» Provided entries
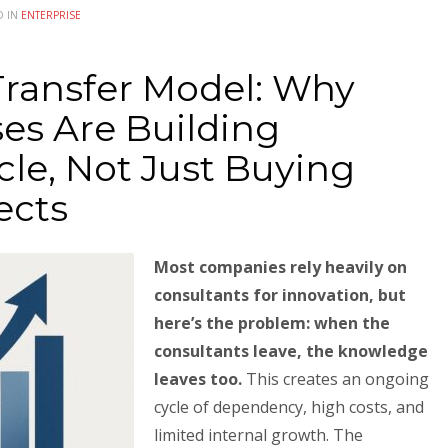
D IN
ENTERPRISE
Transfer Model: Why
es Are Building
le, Not Just Buying
ects
Most companies rely heavily on
consultants for innovation, but
here’s the problem: when the
consultants leave, the knowledge
leaves too.
This creates an ongoing
cycle of dependency, high costs, and
limited internal growth. The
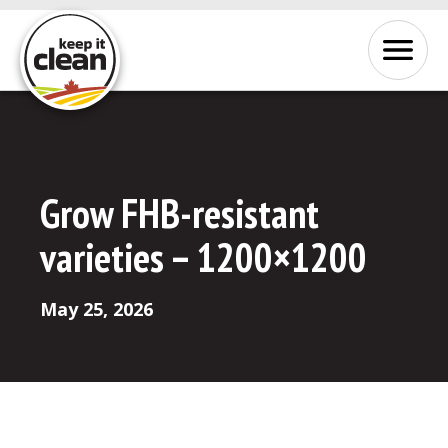
Skip to Content
Menu
Grow FHB-resistant
varieties – 1200×1200
May 25, 2026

» Task details
Exactly what appears in the records above must be returned, apart from the pictures.

» Result
D IN
ENTERPRISE
Transfer Model: Why
es Are Building
le, Not Just Buying
ects
Most companies rely heavily on
consultants for innovation, but
here’s the problem: when the
consultants leave, the knowledge
leaves too.
This creates an ongoing
cycle of dependency, high costs, and
limited internal growth. The
Skip to Content
Menu
Grow FHB-resistant
varieties – 1200×1200
May 25, 2026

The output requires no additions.